É importante notar que, antes mesmo de o departamento ser criado, o MAM Rio já apresentava mostras individuais e coletivas dedicadas à fotografia, especialmente voltadas à produção experimental. Na década de 1950, destacaram-se as exibições de artistas vinculados ao movimento surrealista: o fotógrafo alemão de origem judaica Arno Mandello e o português radicado no Brasil Fernando Lemos. Nos anos 1960, foi apresentada uma mostra coletiva com registros de José Medeiros, Flávio Damm e Orlando Machado.

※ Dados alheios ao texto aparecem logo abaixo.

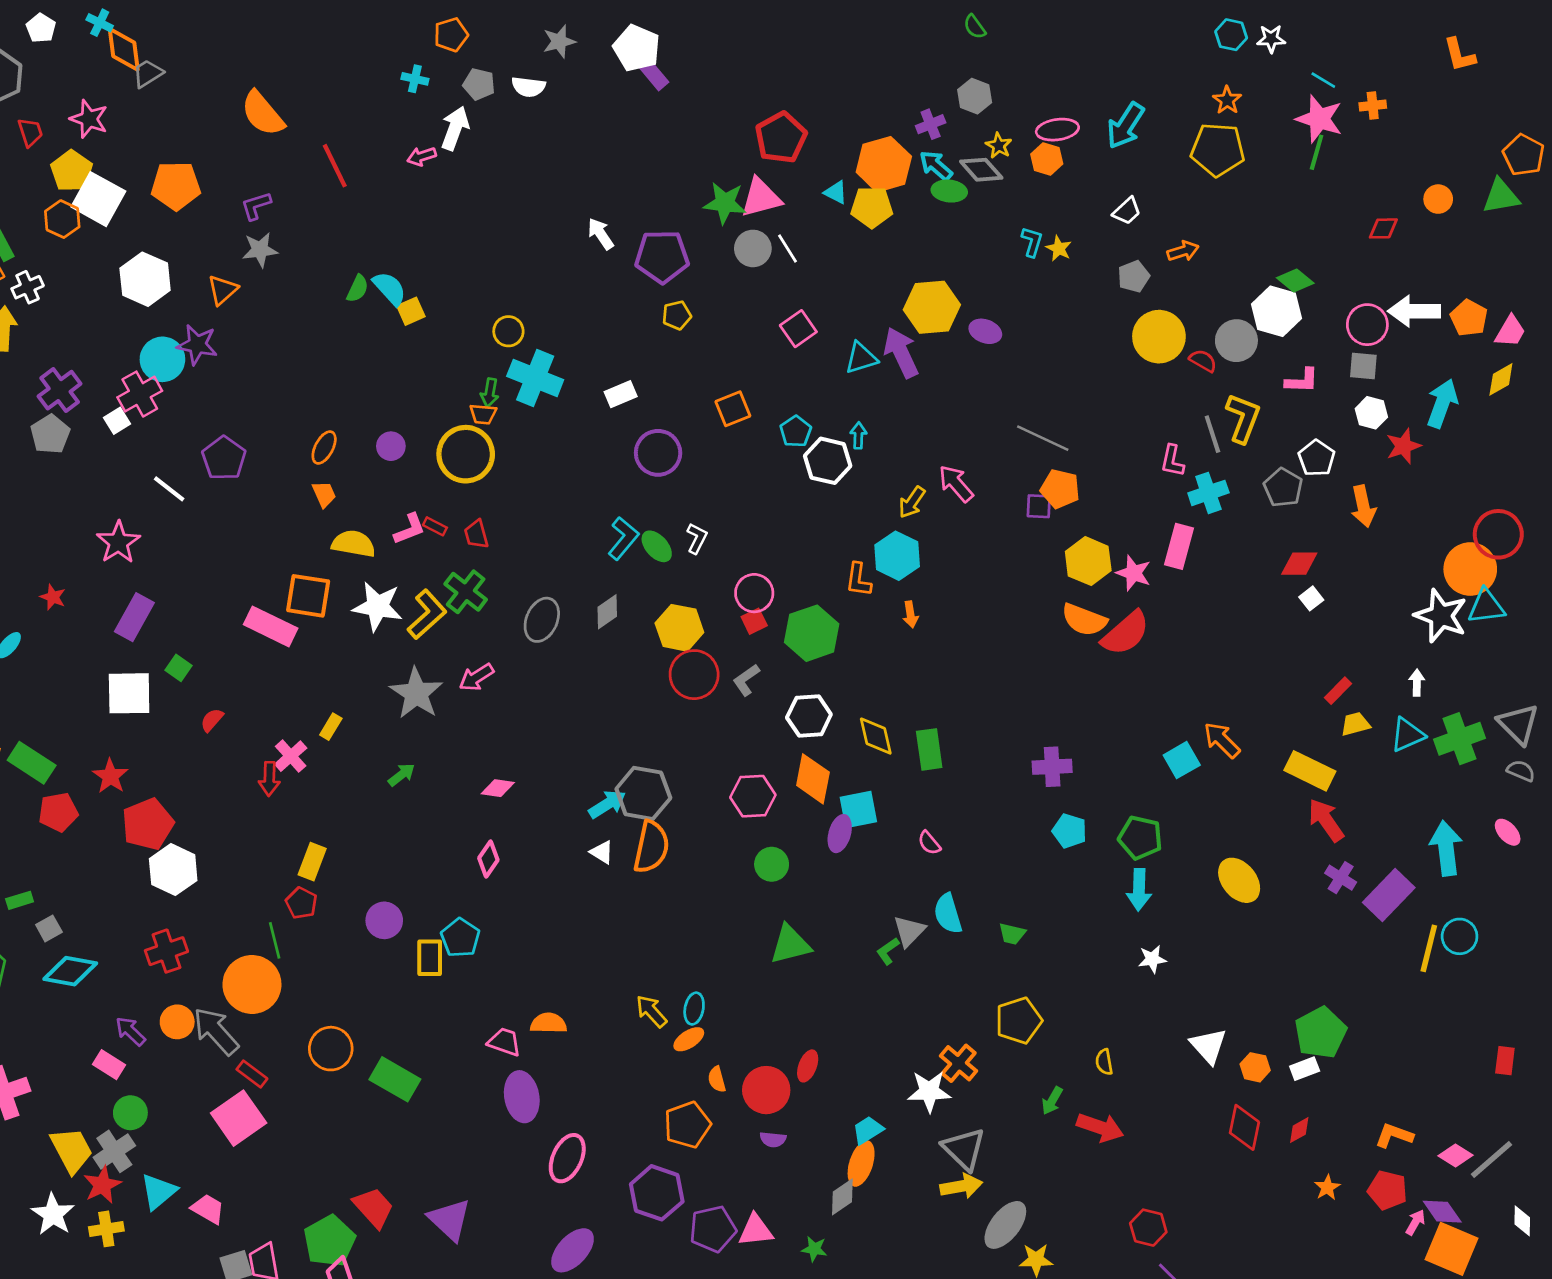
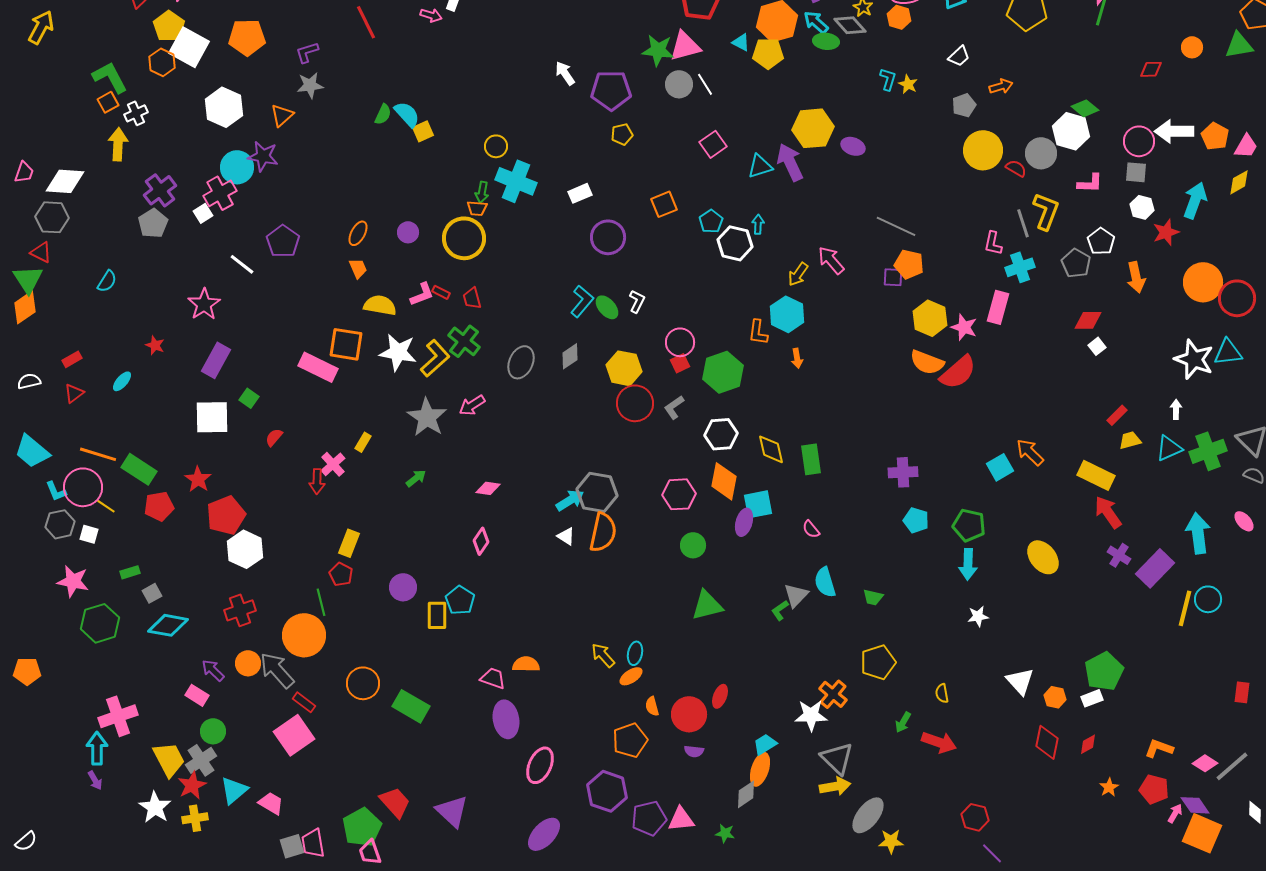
pink arrow: (422, 156) -> (431, 15), turned -145
orange circle: (1470, 569) -> (1203, 282), moved

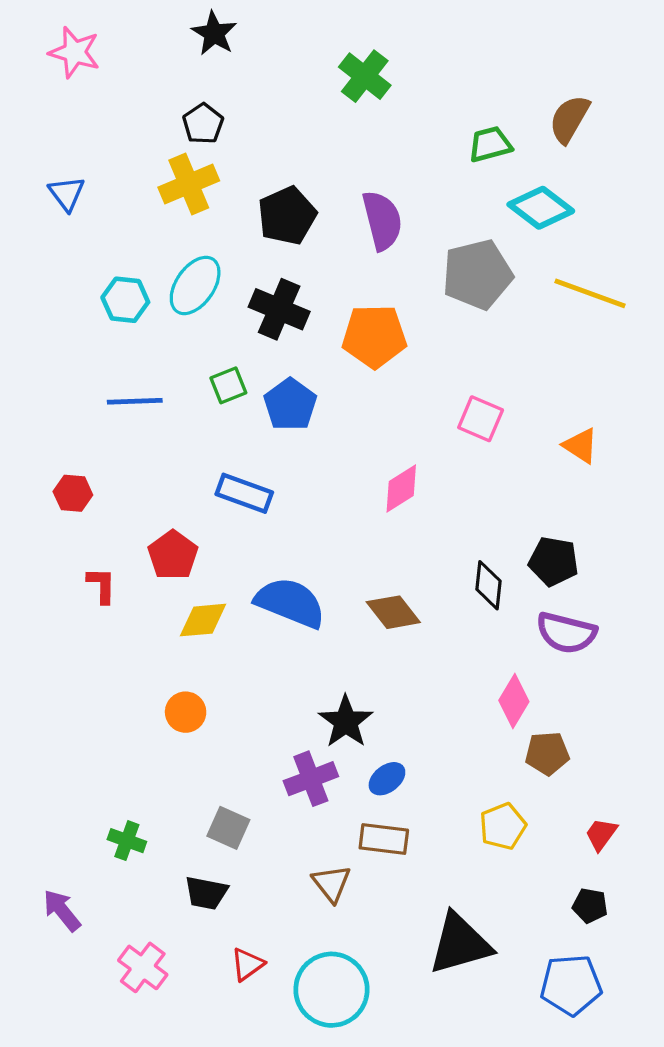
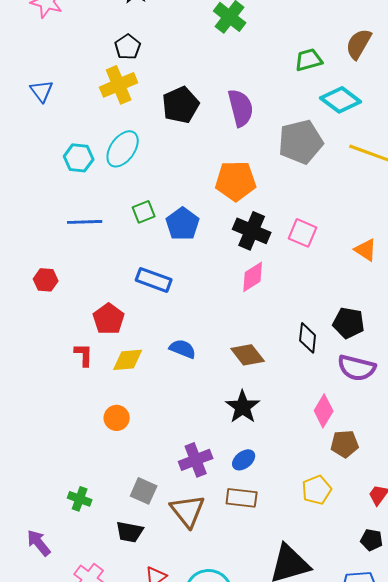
black cross: (279, 309) -> (252, 231), moved
red L-shape: (102, 585) -> (84, 355), moved
blue semicircle: (290, 603) -> (183, 349), size x0.6
black star: (346, 722) -> (243, 407), moved
brown triangle: (331, 883) -> (188, 511), moved, size x1.4

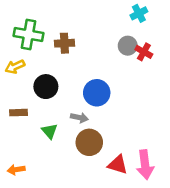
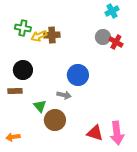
green cross: (29, 34) -> (23, 28), size x0.7
yellow arrow: (15, 67) -> (39, 36), moved
black circle: (46, 87) -> (23, 70), moved
brown circle: (89, 142) -> (55, 120), moved

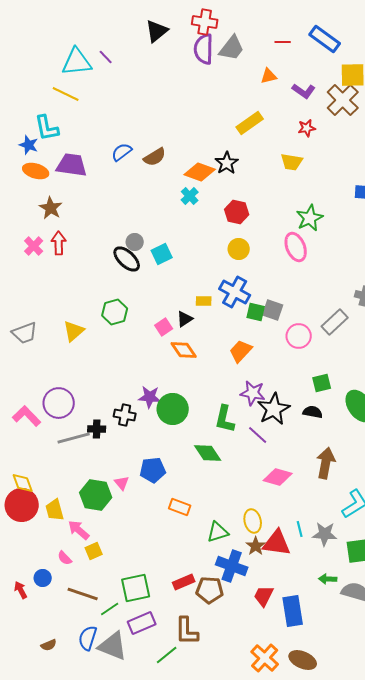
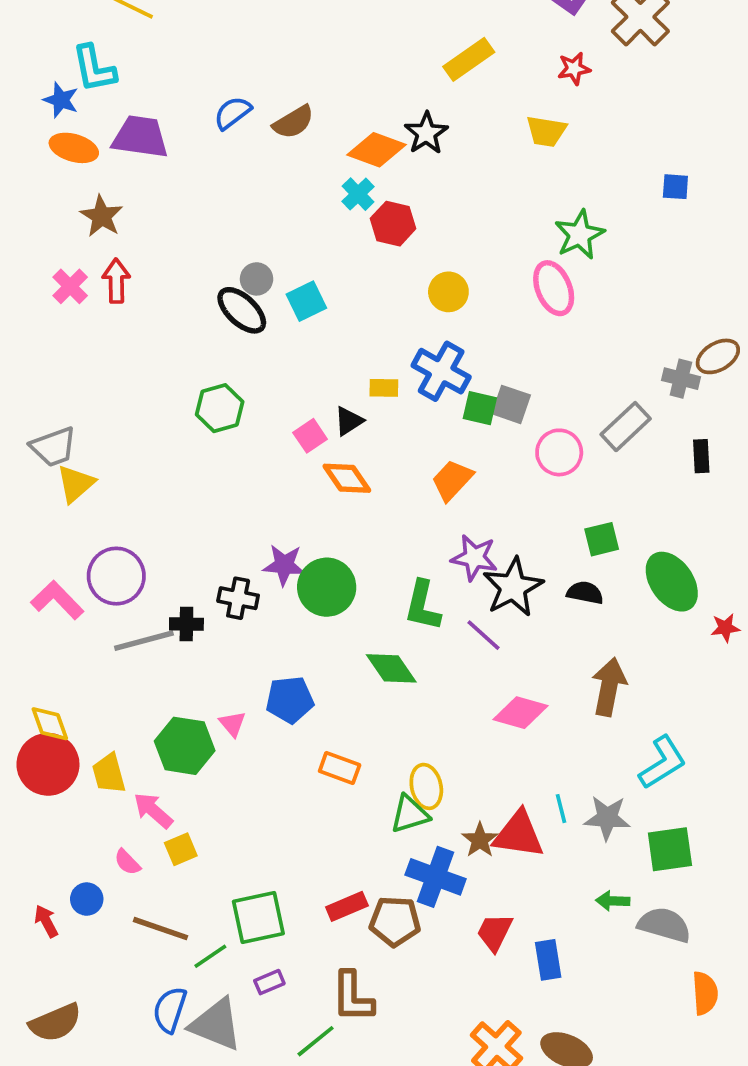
red hexagon: (237, 212) -> (393, 224), moved
yellow triangle: (74, 331) -> (76, 484), moved
yellow ellipse: (253, 521) -> (426, 786), moved
blue rectangle: (293, 611) -> (548, 960), size x0.7
purple rectangle: (142, 623) -> (269, 982), size x0.6
brown semicircle: (49, 645) -> (55, 1023), moved, size x1.8

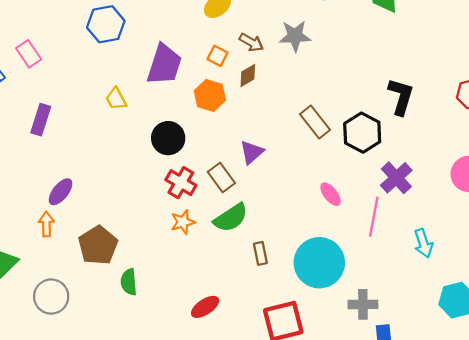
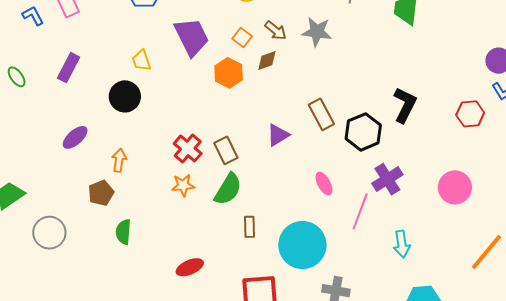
purple trapezoid: (164, 65) -> (192, 37), turned -54
black circle: (168, 138) -> (125, 96), moved
purple triangle: (252, 152) -> (278, 135), moved
green semicircle: (231, 218) -> (228, 189), turned -36
orange arrow: (46, 224) -> (119, 160), moved
brown pentagon: (98, 245) -> (101, 193), size x0.7

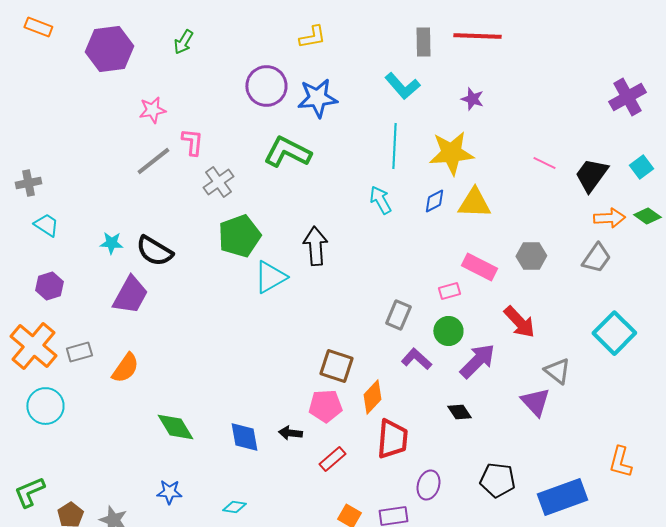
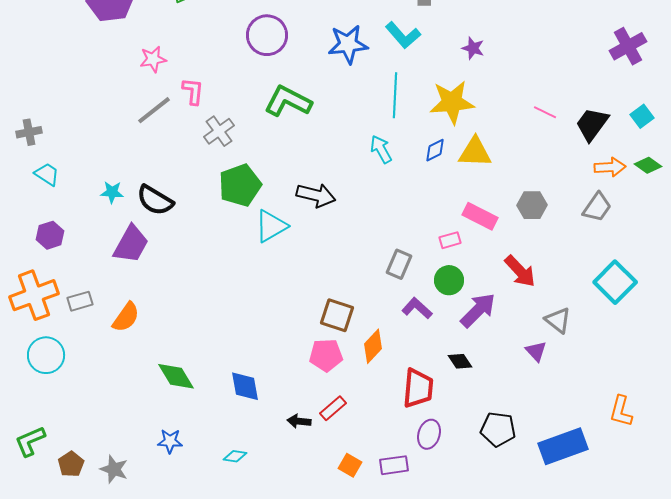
blue star: (317, 98) -> (348, 44), moved
black arrow: (315, 246) -> (316, 195), turned 108
orange cross: (33, 346) -> (34, 295), turned 30
purple triangle: (535, 402) -> (536, 351), size x0.7
black arrow: (290, 433) -> (299, 421), moved
red trapezoid: (392, 439) -> (418, 388), moved

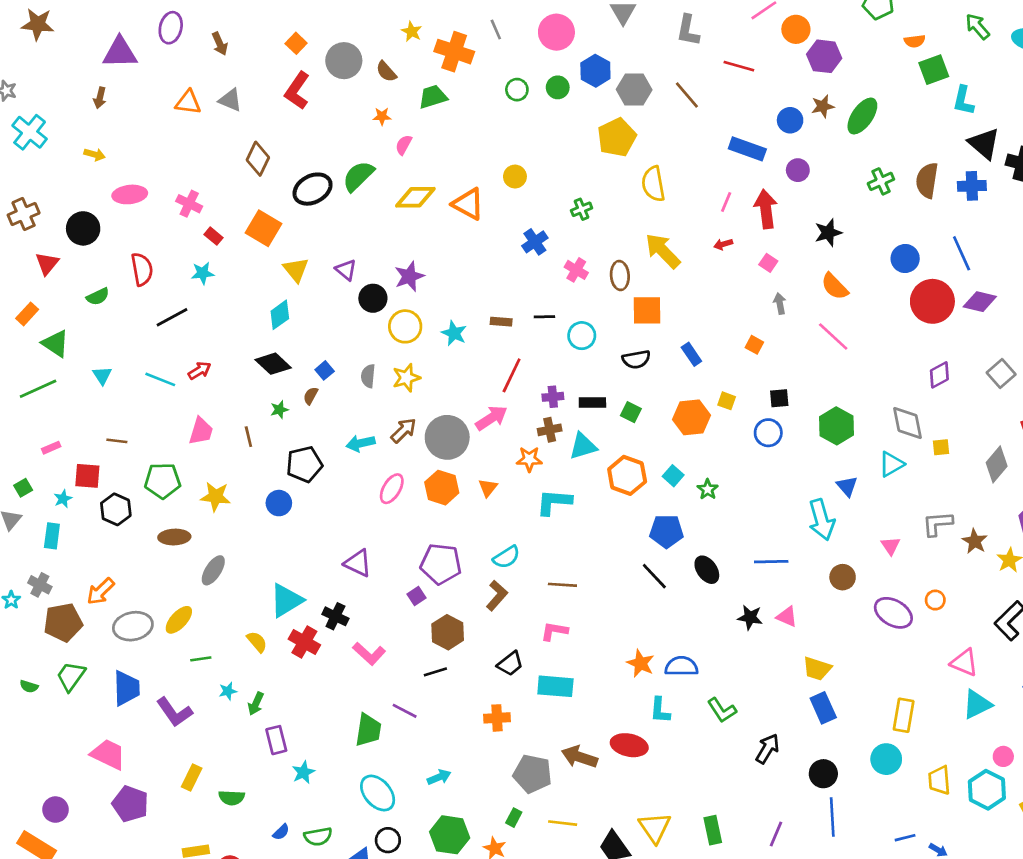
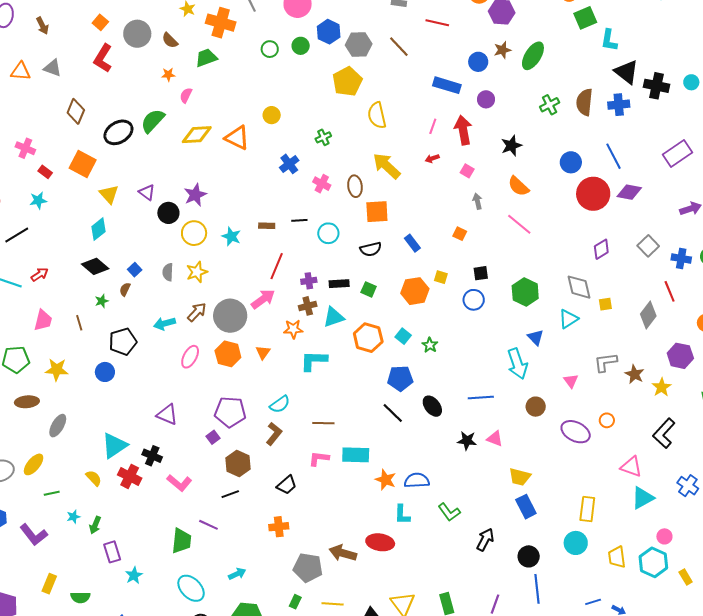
cyan rectangle: (555, 686) -> (356, 455), moved

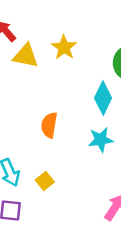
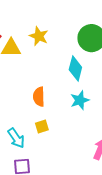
yellow square: (45, 181) -> (42, 127), moved, turned 32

O início da década de 1970 foi marcado por uma ampla retrospectiva de Henri Cartier-Bresson com cerca de 150 trabalhos, fruto da iniciativa de Walter Zanini, então diretor do Museu de Arte Contemporânea da Universidade de São Paulo (MAC USP). Outro marco foi a retrospectiva Ansel Adams, fotógrafo e ambientalista estadunidense, considerado um dos mais influentes na fotografia de paisagem, que teve seus 70 anos de vida e 50 anos de carreira celebrados no MAM Rio. A imagem fotográfica também integrou diversos projetos da Área Experimental (1975–1978) e a partir da década de 1980, as produções fotográficas retornaram ao circuito do museu com uma exposição de 50 imagens de Eugène Atget, pertencentes à coleção MoMA, com patrocínio do Jornal do Brasil. No mesmo período, Hugo Denizart apresentou uma série de registros cotidianos capturados na Cidade de Deus, e Walter Firmo realizou uma exposição celebrando seus 25 anos de trajetória profissional. Exposições dedicadas à fotografia continuam ocupando as galerias do museu até o presente. 


[1] José Medeiros, Fotografia no Brasil, Curadoria Rubens Fernandes Junior, São Paulo: Instituto Itaú Cultural; Rio de Janeiro: Museu de Arte Moderna do Rio de Janeiro, 1997.

[2] Pedro Vasquez, “Projeto para o Departamento Fotográfico do Museu de Arte Moderna do Rio de Janeiro”, s.d. 

[3] Marcia Mello, “Relatório de atividades do Departamento de fotografia, vídeo e novas tecnologias”, 1992.

[4] Pedro Vasquez, “Departamento de fotografia, vídeo e novas tecnologias do MAM/RJ”, Anais do Museu Histórico Nacional, v. 32, 2000, pp. 1–21.

[5] Pedro Vasquez, “Aspectos da fotografia brasileira no século 19”, VI Semana Nacional de Fotografia, ago. 1986. 

[6] Pedro Vasquez, “Projeto expositivo Espelho rebelde”, Mês da Fotografia em Paris, 1986.